The Chinese ideograms repel white scrutiny with their ancient tribal magic. The guard nods down the corridor and returns to his
The corridor ends at a reinforced door, left ajar. Beyond is the deposit-box room, shaped like a three- pronged fork. One associate joins her up the left prong, and she orders the other down the right.
Footsteps approach down the corridor.
The vault door swings open. “Anyone here?” calls Luisa Rey.
Silence.
As the door clangs shut, the two men rush the woman. Luisa is gripped with a hand over her mouth. “Thank you.” Fay Li prizes the key from the reporter’s fingers. Its engraved number is 36/64. She wastes no words. “Bad news. This room is soundproof, unmonitored, and my friends and I are armed. The Sixsmith Report isn’t destined for your hands. Good news. I’m acting for clients who want the HYDRA strangled at birth and Seaboard discredited. Sixsmith’s findings will hit the news networks within two or three days. Whether they want to pursue the corporate executions is their business. Don’t look at me like that, Luisa. Truth doesn’t care who discovers it, so why should you? Even better news. Nothing bad will happen to you. My associate will escort you to a holding location in B.Y. By evening, you’ll be a free woman. You won’t cause us any trouble”—Fay Li produces a photo of Javier from Luisa’s bulletin board and waves it an inch from her face—“because we’d reciprocate in kind.”
Submission replaces defiance in Luisa’s eyes.
“I knew you had a fine head on your shoulders.” Fay Li addresses the man holding Luisa in Cantonese. “Take her to the lockup. Nothing dirty before you shoot her. She may be a reporter, but that doesn’t make her a total whore. Dispose of the body in the usual way.”
They leave.
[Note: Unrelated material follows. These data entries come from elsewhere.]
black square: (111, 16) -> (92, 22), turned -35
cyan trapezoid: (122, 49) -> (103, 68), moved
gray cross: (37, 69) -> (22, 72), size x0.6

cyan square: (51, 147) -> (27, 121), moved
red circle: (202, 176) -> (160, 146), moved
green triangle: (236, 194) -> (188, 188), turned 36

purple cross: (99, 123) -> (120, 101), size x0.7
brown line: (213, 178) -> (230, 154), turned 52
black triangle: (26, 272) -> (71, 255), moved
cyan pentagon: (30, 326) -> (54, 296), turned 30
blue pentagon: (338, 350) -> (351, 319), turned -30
The second associate remains by the door, holding it ajar.
Fay Li locates strongbox 36/64 at neck height, at the tip of the middle prong.
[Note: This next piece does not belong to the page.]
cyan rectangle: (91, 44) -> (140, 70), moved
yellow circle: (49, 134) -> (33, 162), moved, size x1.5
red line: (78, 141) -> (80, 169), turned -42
The key turns, and the door swings open.
Fay Li pulls out a vanilla binder.
61
The blast picks Luisa Rey up and throws her forward, irresistibly, like a Pacific breaker. The corridor rotates through ninety degrees—several times—and pounds into Luisa’s ribs and head. Petals of pain unfold across her vision. Masonry groans. Chunks of plaster, tile, and glass shower, drizzle, stop.
An ominous peace.
The shock dies; her leg is just jammed under her unconscious Chinese escort. She pulls free and crawls, stiff and hurting, across the lobby, now transformed into a movie set. Luisa finds the vault door, blown off its hinges.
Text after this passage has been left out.